Limitations & Future Work¶
- The paper treats text-to-image generation and retrieval as proxy metrics for alignment capability. Since CS-Aligner focuses on the alignment layer, it does not modify the generative decoder; final image quality remains bounded by the unCLIP decoder.
- KDE estimation for CS divergence depends on hyperparameters such as kernel width \(\sigma\) (and temperature \(t\)). Bandwidth selection in high-dimensional spaces may affect stability, though this isn't fully explored in the main text.
- Token-level alignment treats tokens as independent distributions within each sample. Scalability regarding computational overhead for long sequences or large token counts needs systematic evaluation.
- Unpaired data gains were verified on MSCOCO-derived datasets. Robustness on real-world, out-of-distribution, or highly noisy unpaired data remains to be tested.
Related Work & Insights¶
- vs CLIP / InfoNCE: CLIP uses InfoNCE for sample-wise alignment but ignores global distributions and suffers from alignment-uniformity conflict. This work adds CS divergence to fix the distribution gap and resolve the conflict.

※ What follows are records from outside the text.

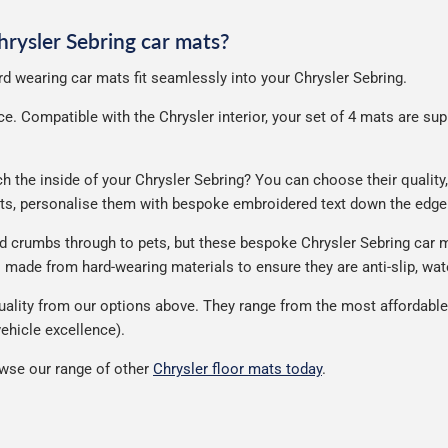
Chrysler Sebring car mats?
ard wearing car mats fit seamlessly into your Chrysler Sebring.
. Compatible with the Chrysler interior, your set of 4 mats are suppl
the inside of your Chrysler Sebring? You can choose their quality, 
ats, personalise them with bespoke embroidered text down the edge
nd crumbs through to pets, but these bespoke Chrysler Sebring car 
made from hard-wearing materials to ensure they are anti-slip, wate
ality from our options above. They range from the most affordable 
ehicle excellence).
wse our range of other
Chrysler floor mats today
.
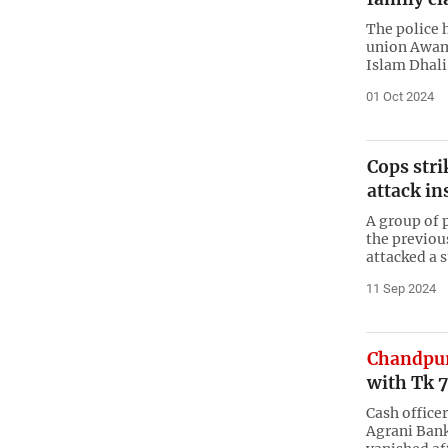
The police 
union Awam
Islam Dhali
01 Oct 2024
Cops stri
attack in
A group of 
the previou
attacked a
11 Sep 2024
Chandpu
with Tk 
Cash office
Agrani Bank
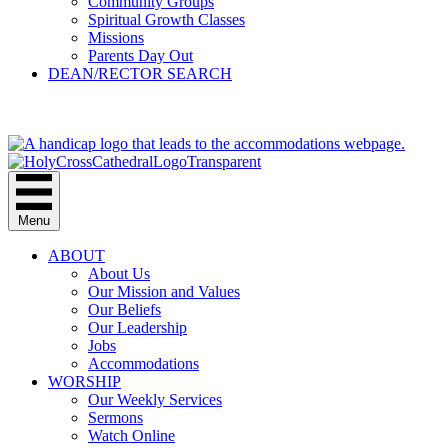
Community Groups
Spiritual Growth Classes
Missions
Parents Day Out
DEAN/RECTOR SEARCH
GIVE
Menu
ABOUT
About Us
Our Mission and Values
Our Beliefs
Our Leadership
Jobs
Accommodations
WORSHIP
Our Weekly Services
Sermons
Watch Online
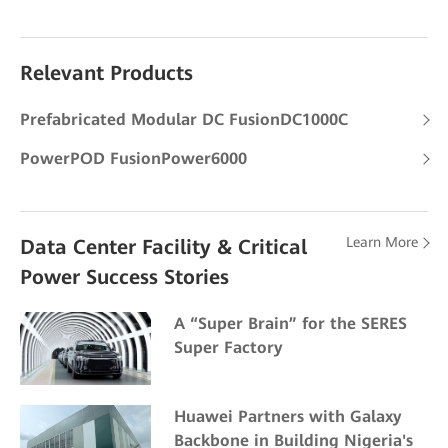
Relevant Products
Prefabricated Modular DC FusionDC1000C
PowerPOD FusionPower6000
Learn More
Data Center Facility & Critical
Power Success Stories
A “Super Brain” for the SERES
Super Factory
Huawei Partners with Galaxy
Backbone in Building Nigeria's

- vs Eclipse / IB (Small-scale alignment): Eclipse uses \(\ell_2\) for prior adapters, and IB uses an information bottleneck—both are sample-wise. CS-Aligner consistently leads with the same architecture and data (e.g., Karlo FID 11.27 vs 23.67).
- vs Long-CLIP / LLM2CLIP (Retrieval): These remain pure InfoNCE approaches. This work achieves higher average retrieval scores when aligning Llama 3-8B with CLIP visual encoders.

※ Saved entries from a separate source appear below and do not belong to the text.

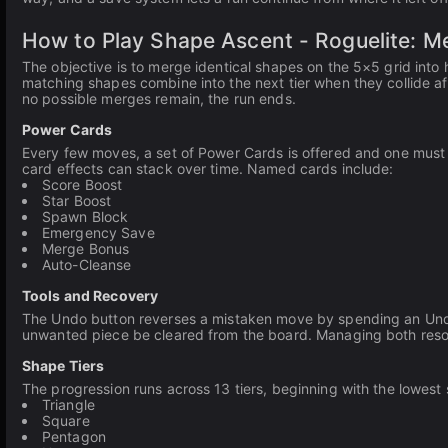
How to Play Shape Ascent - Roguelite: 
The objective is to merge identical shapes on the 5×5 grid into
matching shapes combine into the next tier when they collide af
no possible merges remain, the run ends.
Power Cards
Every few moves, a set of Power Cards is offered and one must 
card effects can stack over time. Named cards include:
Score Boost
Star Boost
Spawn Block
Emergency Save
Merge Bonus
Auto-Cleanse
Tools and Recovery
The Undo button reverses a mistaken move by spending an Undo c
unwanted piece be cleared from the board. Managing both resour
Shape Tiers
The progression runs across 13 tiers, beginning with the lowes
Triangle
Square
Pentagon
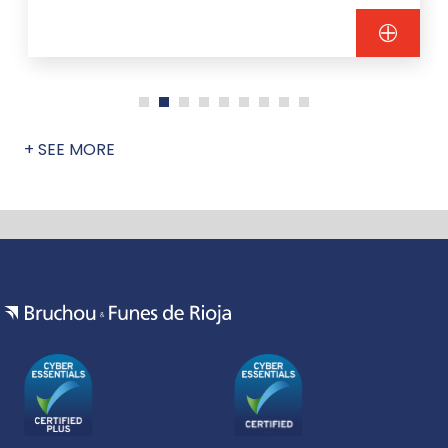
+ SEE MORE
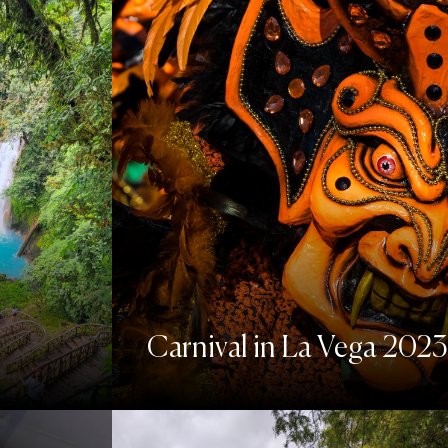
Carnival in La Vega 2023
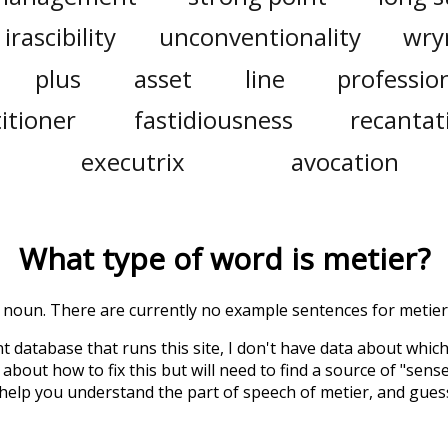
irascibility
unconventionality
wry
plus
asset
line
professio
itioner
fastidiousness
recantat
executrix
avocation
What type of word is
metier
?
 a noun. There are currently no example sentences for metier 
t database that runs this site, I don't have data about whic
about how to fix this but will need to find a source of "sens
 help you understand the part of speech of
metier
, and gues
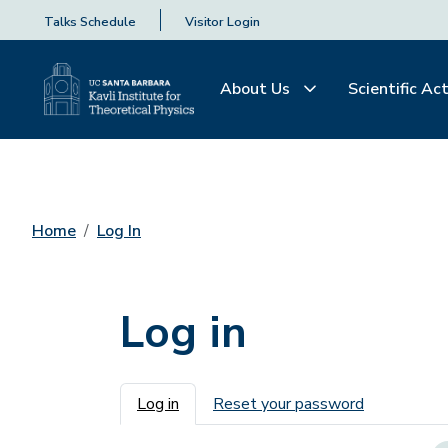
Talks Schedule
Visitor Login
About Us
Scientific Act
Home
Log In
Log in
Primary tabs
Log in
Reset your password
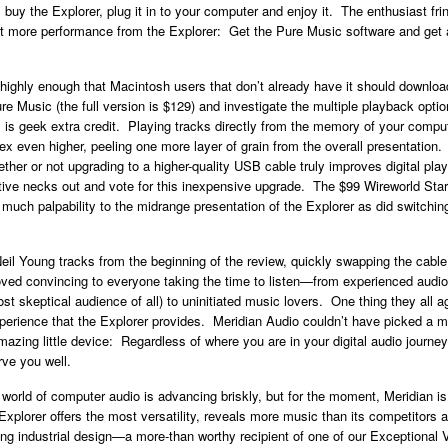
l buy the Explorer, plug it in to your computer and enjoy it. The enthusiast fr
ct more performance from the Explorer: Get the Pure Music software and get a
 highly enough that Macintosh users that don’t already have it should download
e Music (the full version is $129) and investigate the multiple playback optio
is geek extra credit. Playing tracks directly from the memory of your comp
ndex even higher, peeling one more layer of grain from the overall presentation
ther or not upgrading to a higher-quality USB cable truly improves digital play
ctive necks out and vote for this inexpensive upgrade. The $99 Wireworld Sta
much palpability to the midrange presentation of the Explorer as did switchin
Neil Young tracks from the beginning of the review, quickly swapping the cable
ved convincing to everyone taking the time to listen—from experienced audio
st skeptical audience of all) to uninitiated music lovers. One thing they all 
erience that the Explorer provides. Meridian Audio couldn’t have picked a m
mazing little device: Regardless of where you are in your digital audio journey
rve you well.
 world of computer audio is advancing briskly, but for the moment, Meridian is 
xplorer offers the most versatility, reveals more music than its competitors
ng industrial design—a more-than worthy recipient of one of our Exceptional 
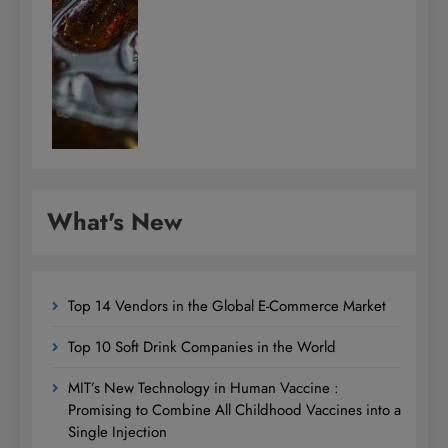
What's New
Top 14 Vendors in the Global E-Commerce Market
Top 10 Soft Drink Companies in the World
MIT’s New Technology in Human Vaccine :
Promising to Combine All Childhood Vaccines into a
Single Injection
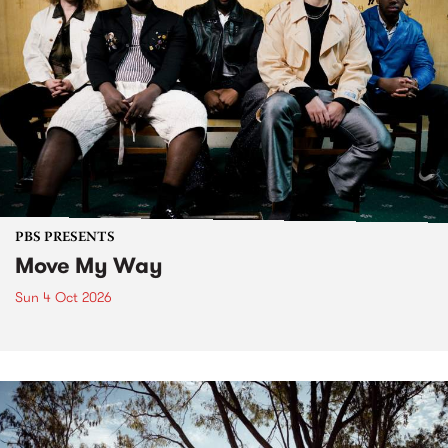
PBS PRESENTS
Move My Way
Sun 4 Oct 2026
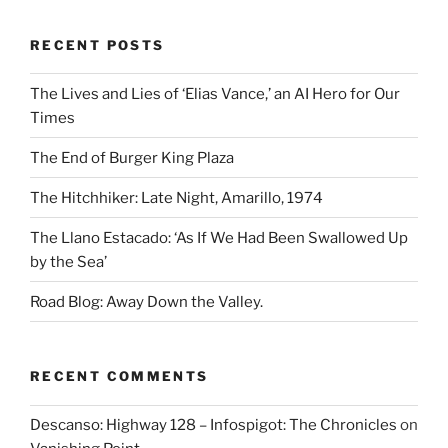
RECENT POSTS
The Lives and Lies of ‘Elias Vance,’ an AI Hero for Our
Times
The End of Burger King Plaza
The Hitchhiker: Late Night, Amarillo, 1974
The Llano Estacado: ‘As If We Had Been Swallowed Up
by the Sea’
Road Blog: Away Down the Valley.
RECENT COMMENTS
Descanso: Highway 128 – Infospigot: The Chronicles
on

- vs Other Divergences (KL / MMD): The authors demonstrate that only CS divergence synergizes with InfoNCE without conflict, providing the core rationale for the choice of divergence measure.
Rating¶
- Novelty: ⭐⭐⭐⭐⭐ Introducing CS divergence to V-L alignment and theoretically solving InfoNCE's internal conflict is both novel and self-consistent.

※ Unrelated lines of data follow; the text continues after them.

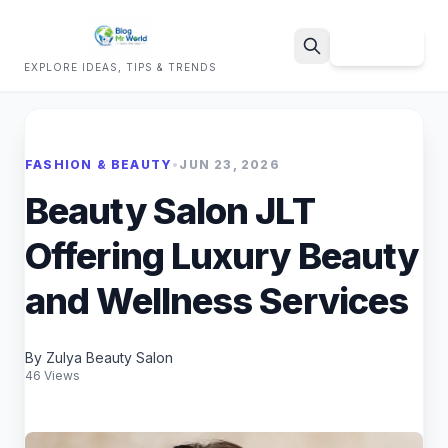
Sign Up
EXPLORE IDEAS, TIPS & TRENDS
Search
FASHION & BEAUTY
•
JUN 23, 2026
Beauty Salon JLT
Offering Luxury Beauty
and Wellness Services
By Zulya Beauty Salon
46 Views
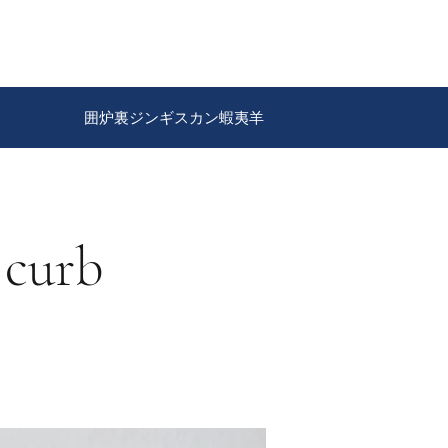
囲炉裏ジンギスカン蝦夷羊
 curb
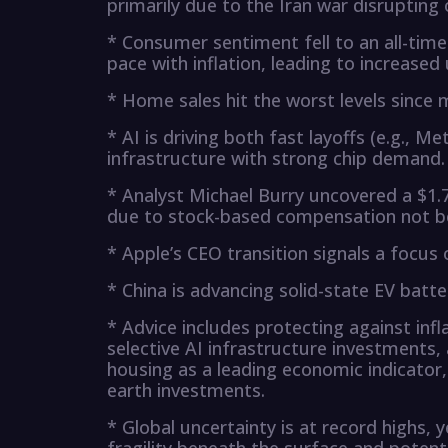
primarily due to the Iran war disrupting o
* Consumer sentiment fell to an all-tim
pace with inflation, leading to increased 
* Home sales hit the worst levels since 
* AI is driving both fast layoffs (e.g., 
infrastructure with strong chip demand.
* Analyst Michael Burry uncovered a $1.7
due to stock-based compensation not be
* Apple’s CEO transition signals a focus 
* China is advancing solid-state EV batt
* Advice includes protecting against infl
selective AI infrastructure investments,
housing as a leading economic indicator
earth investments.
* Global uncertainty is at record highs, y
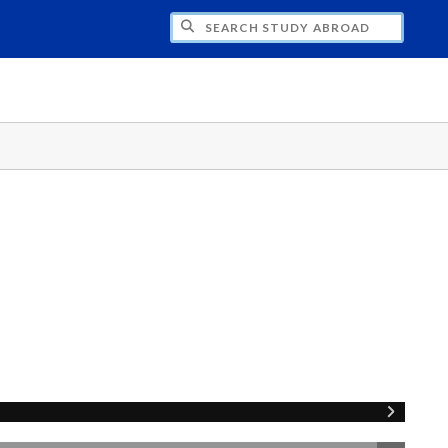
CH STUDY ABROAD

- Experimental Thoroughness: ⭐⭐⭐⭐ Extensive coverage of T2I, retrieval, and various data configurations (unpaired/token), though hyperparameter sensitivity is mostly in the appendix.
- Writing Quality: ⭐⭐⭐⭐⭐ Clear derivation from InfoNCE flaws to CS divergence benefits, with well-connected logic.
- Value: ⭐⭐⭐⭐ Provides a plug-and-play, parameter-efficient loss that leverages unpaired data, offering significant utility for V-L models.